“Back on track”: China and U.S. agree to restart trade talks
OSAKA (Reuters) – The United States and China agreed on Saturday to restart trade talks and that Washington would hold off on imposing new tariffs on Chinese exports, signaling a pause in the trade hostilities between the world’s two largest economies.
The truce offered relief from a nearly year-long dispute in which the countries have slapped tariffs on billions of dollars of each other’s imports, disrupting global supply lines, roiling markets and dragging on global economic growth.
“We’re right back on track and we’ll see what happens,” U.S. President Donald Trump told reporters after an 80-minute meeting with Chinese President Xi Jinping on the sidelines of a summit of leaders of the Group of 20 (G20) major economies in Japan.
Trump said while he would not lift existing import tariffs, he would refrain from slapping new levies on an additional $300 billion worth of Chinese goods – which would have effectively extended tariffs to everything China exports to the America.
“We’re holding back on tariffs and they’re going to buy farm products,” he said at a news conference. “If we make a deal, it will be a very historic event.”
Trump said China would buy more farm products but did not provide specifics.
In a lengthy statement on the talks, China’s foreign ministry said the United States would not add new tariffs on Chinese exports and that negotiators of both countries would discuss specific issues.
Xi told Trump he hoped the United States could treat Chinese companies fairly, the statement added.
On the issues of sovereignty and respect, China must safeguard its core interests, Xi was cited as saying.
“China is sincere about continuing negotiations with the United States … but negotiations should be equal and show mutual respect,” the foreign ministry quoted Xi as saying.
Trump had threatened to extend existing tariffs to almost all Chinese imports into the United States if the meeting brought no progress on wide-ranging U.S. demands for reforms.
The dispute, which includes a feud over China’s Huawei Technologies Co, had also fanned fears it could threaten global growth.

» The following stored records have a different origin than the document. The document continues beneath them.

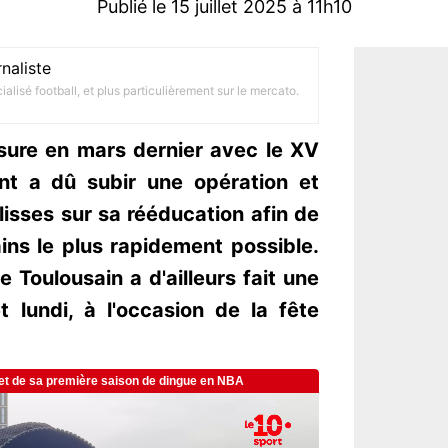
Publié le 15 juillet 2025 à 11h10
naliste
alisé football, et plus particulièrement sur le mercato.
sure en mars dernier avec le XV
nt a dû subir une opération et
lisses sur sa rééducation afin de
ains le plus rapidement possible.
Toulousain a d'ailleurs fait une
 lundi, à l'occasion de la fête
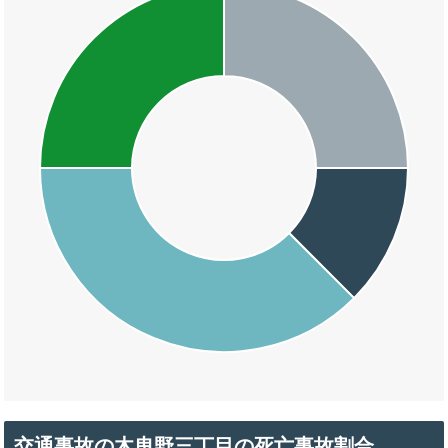
交通事故の木曳野三丁目の死亡事故割合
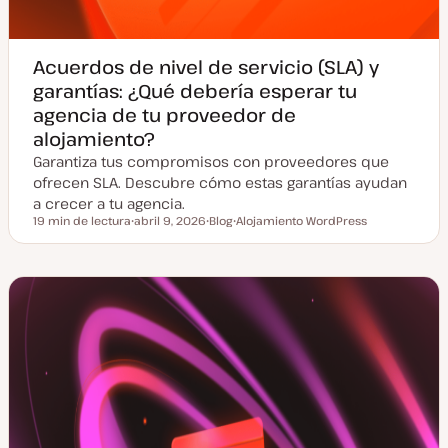
Acuerdos de nivel de servicio (SLA) y
garantías: ¿Qué debería esperar tu
agencia de tu proveedor de
alojamiento?
Garantiza tus compromisos con proveedores que
ofrecen SLA. Descubre cómo estas garantías ayudan
a crecer a tu agencia.
19 min de lectura
abril 9, 2026
Blog
Alojamiento WordPress
Tiempo de lectura
F
T
T
e
i
e
c
p
m
h
o
a
a
d
a
e
c
p
t
o
u
s
a
t
l
i
z
a
d
a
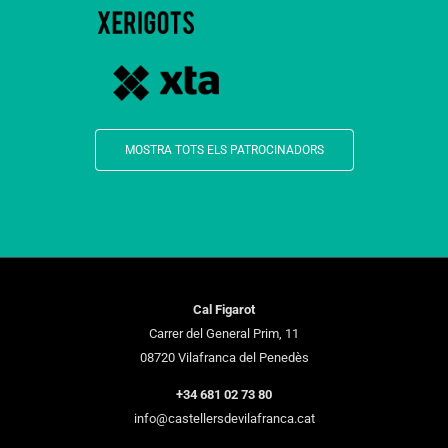
MOSTRA TOTS ELS PATROCINADORS
Cal Figarot
Carrer del General Prim, 11
08720 Vilafranca del Penedès
+34 681 02 73 80
info@castellersdevilafranca.cat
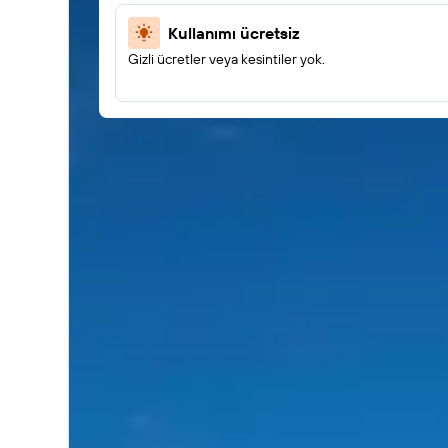
Kullanımı ücretsiz
Gizli ücretler veya kesintiler yok.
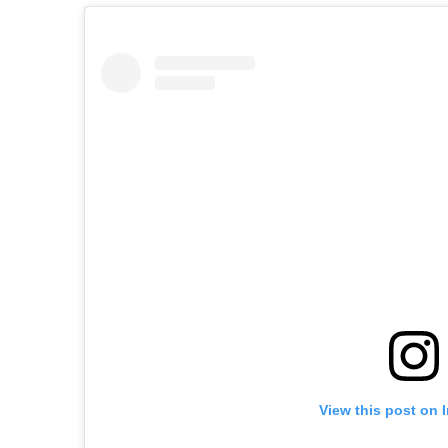
View this post on 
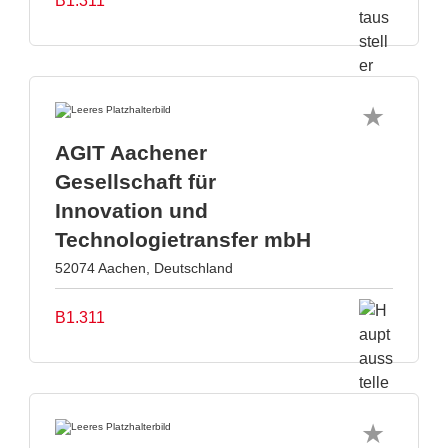
B1.311
AGIT Aachener
Gesellschaft für
Innovation und
Technologietransfer mbH
52074 Aachen, Deutschland
B1.311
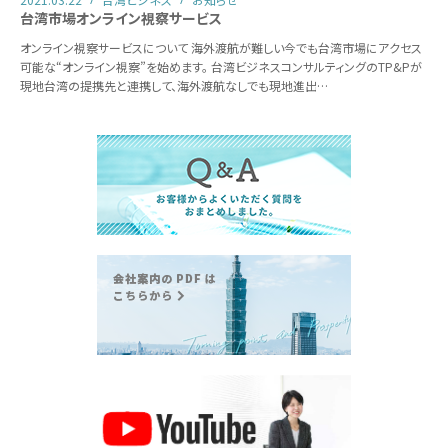
台湾市場オンライン視察サービス
オンライン視察サービスについて 海外渡航が難しい今でも台湾市場にアクセス
可能な“オンライン視察”を始めます。 台湾ビジネスコンサルティングのTP&Pが
現地台湾の提携先と連携して、海外渡航なしでも現地進出…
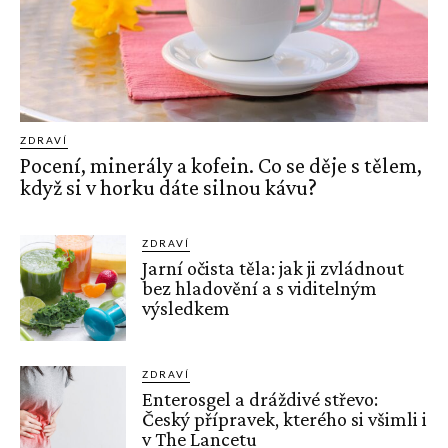
ZDRAVÍ
Pocení, minerály a kofein. Co se děje s tělem,
když si v horku dáte silnou kávu?
ZDRAVÍ
Jarní očista těla: jak ji zvládnout
bez hladovění a s viditelným
výsledkem
ZDRAVÍ
Enterosgel a dráždivé střevo:
Český přípravek, kterého si všimli i
v The Lancetu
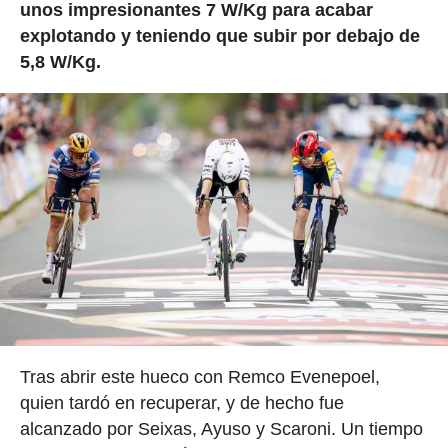
unos impresionantes 7 W/Kg para acabar
explotando y teniendo que subir por debajo de
5,8 W/Kg.
Tras abrir este hueco con Remco Evenepoel,
quien tardó en recuperar, y de hecho fue
alcanzado por Seixas, Ayuso y Scaroni. Un tiempo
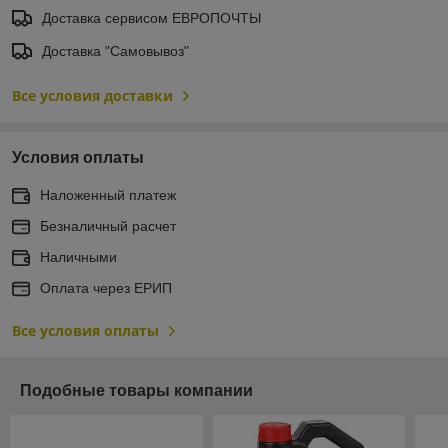
Доставка сервисом ЕВРОПОЧТЫ
Доставка "Самовывоз"
Все условия доставки
Условия оплаты
Наложенный платеж
Безналичный расчет
Наличными
Оплата через ЕРИП
Все условия оплаты
Подобные товары компании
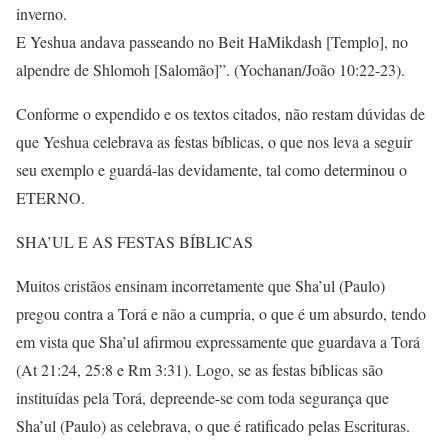
inverno.
E Yeshua andava passeando no Beit HaMikdash [Templo], no
alpendre de Shlomoh [Salomão]”. (Yochanan/João 10:22-23).
Conforme o expendido e os textos citados, não restam dúvidas de
que Yeshua celebrava as festas bíblicas, o que nos leva a seguir
seu exemplo e guardá-las devidamente, tal como determinou o
ETERNO.
SHA’UL E AS FESTAS BÍBLICAS
Muitos cristãos ensinam incorretamente que Sha’ul (Paulo)
pregou contra a Torá e não a cumpria, o que é um absurdo, tendo
em vista que Sha’ul afirmou expressamente que guardava a Torá
(At 21:24, 25:8 e Rm 3:31). Logo, se as festas bíblicas são
instituídas pela Torá, depreende-se com toda segurança que
Sha’ul (Paulo) as celebrava, o que é ratificado pelas Escrituras.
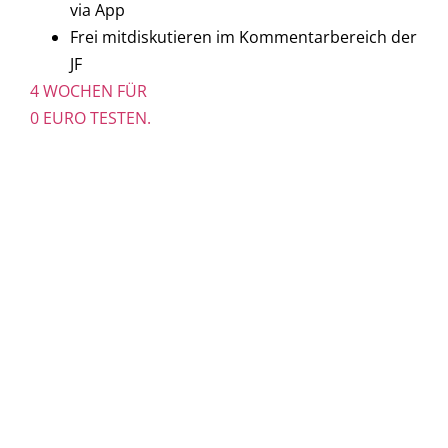
via App
Frei mitdiskutieren im Kommentarbereich der
JF
4 WOCHEN FÜR
0 EURO TESTEN.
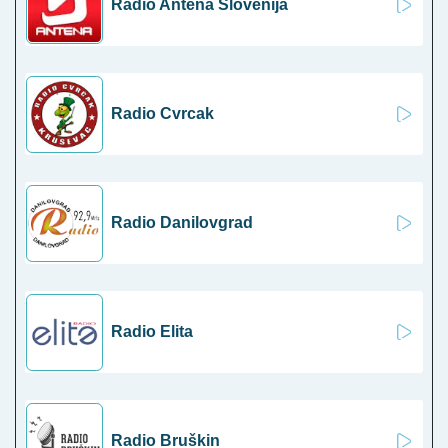
Radio Antena Slovenija
Radio Cvrcak
Radio Danilovgrad
Radio Elita
Radio Bruškin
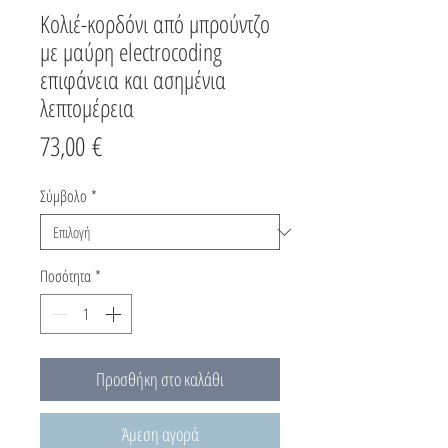
Κολιέ-κορδόνι από μπρούντζο
με μαύρη electrocoding
επιφάνεια και ασημένια
λεπτομέρεια
Τιμή
73,00 €
Σύμβολο
*
Ποσότητα
*
Προσθήκη στο καλάθι
Άμεση αγορά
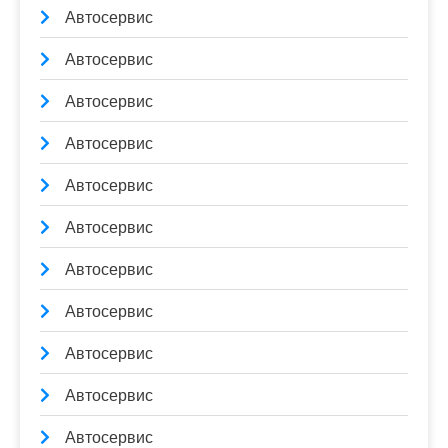
Автосервис
Автосервис
Автосервис
Автосервис
Автосервис
Автосервис
Автосервис
Автосервис
Автосервис
Автосервис
Автосервис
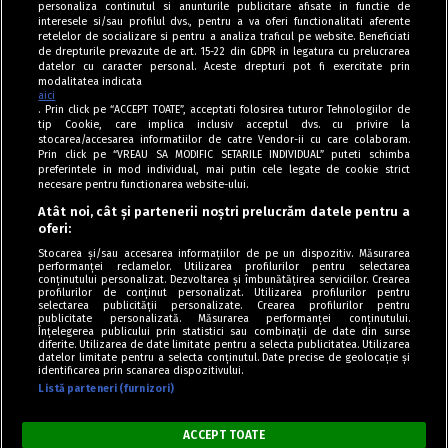
personaliza continutul si anunturile publicitare afisate in functie de
interesele si/sau profilul dvs., pentru a va oferi functionalitati aferente
retelelor de socializare si pentru a analiza traficul pe website. Beneficiati
de drepturile prevazute de art. 15-22 din GDPR in legatura cu prelucrarea
datelor cu caracter personal. Aceste drepturi pot fi exercitate prin
modalitatea indicata
aici
. Prin click pe “ACCEPT TOATE”, acceptati folosirea tuturor Tehnologiilor de
tip Cookie, care implica inclusiv acceptul dvs. cu privire la
stocarea/accesarea informatiilor de catre Vendor-ii cu care colaboram.
Prin click pe “VREAU SA MODIFIC SETARILE INDIVIDUAL” puteti schimba
Tag index
preferintele in mod individual, mai putin cele legate de cookie strict
necesare pentru functionarea website-ului.
Program Antena 1
Atât noi, cât și partenerii noștri prelucrăm datele pentru a
oferi:
Știri de ultimă oră
Stocarea și/sau accesarea informațiilor de pe un dispozitiv. Măsurarea
performanței reclamelor. Utilizarea profilurilor pentru selectarea
Politica de cookies
conținutului personalizat. Dezvoltarea și îmbunătățirea serviciilor. Crearea
profilurilor de conținut personalizat. Utilizarea profilurilor pentru
selectarea publicității personalizate. Crearea profilurilor pentru
Politica de confidențialitate
publicitate personalizată. Măsurarea performanței conținutului.
Înțelegerea publicului prin statistici sau combinații de date din surse
Termeni și condiții
diferite. Utilizarea de date limitate pentru a selecta publicitatea. Utilizarea
datelor limitate pentru a selecta conținutul. Date precise de geolocație și
identificarea prin scanarea dispozitivului.
Listă parteneri (furnizori)
Acest site este creat și administrat de Digital Antena Group. Toate
drepturile rezervate.
ACCEPT TOATE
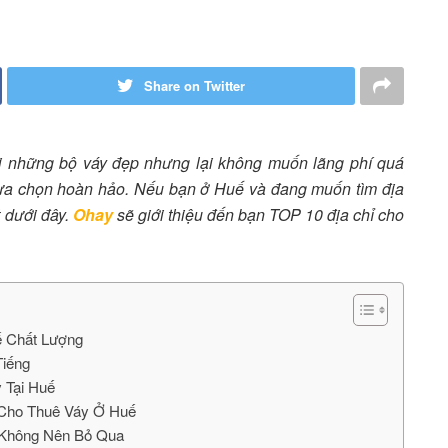
Share on Twitter
 những bộ váy đẹp nhưng lại không muốn lãng phí quá
 lựa chọn hoàn hảo. Nếu bạn ở Huế và đang muốn tìm địa
t dưới đây.
Ohay
sẽ giới thiệu đến bạn TOP 10 địa chỉ cho
ế Chất Lượng
Tiếng
 Tại Huế
 Cho Thuê Váy Ở Huế
ế Không Nên Bỏ Qua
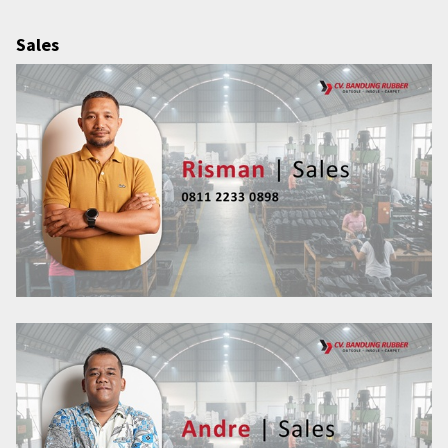
Sales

The United States has pressed its allies to shun Huawei in their fifth generation, or 5G, networks on security grounds, and has also suggested it could be a factor in a trade deal.
The Trump administration has declared Chinese telecoms giant Huawei a security threat, effectively banning U.S. companies from doing business with it.
Trump said on Saturday that he had discussed Huawei with Xi and that resolving that issue would come later, but added that U.S. companies would be able to sell components to Huawei.
Financial markets are likely to breathe a sigh of relief on news of the resumption in U.S.-China trade talks.
“Returning to negotiations is good news for the business community and breathes some much needed certainty into a slowly deteriorating relationship,” said Jacob Parker, a vice-president of China operations at the U.S.-China Business Council.
“Now comes the hard work of finding consensus on the most difficult issues in the relationship, but with a commitment from the top we’re hopeful this will put the two sides on a sustained path to resolution,” he said.
Some, however, warned the pause might not last.
“Even if a truce happens this weekend, a subsequent breakdown of talks followed by further escalation still seems likely,” research firm Capital Economics said in a commentary.
The United States says China has been stealing American intellectual property for years, forces U.S. firms to share trade secrets as a condition for doing business in China, and subsidizes state-owned firms to dominate industries.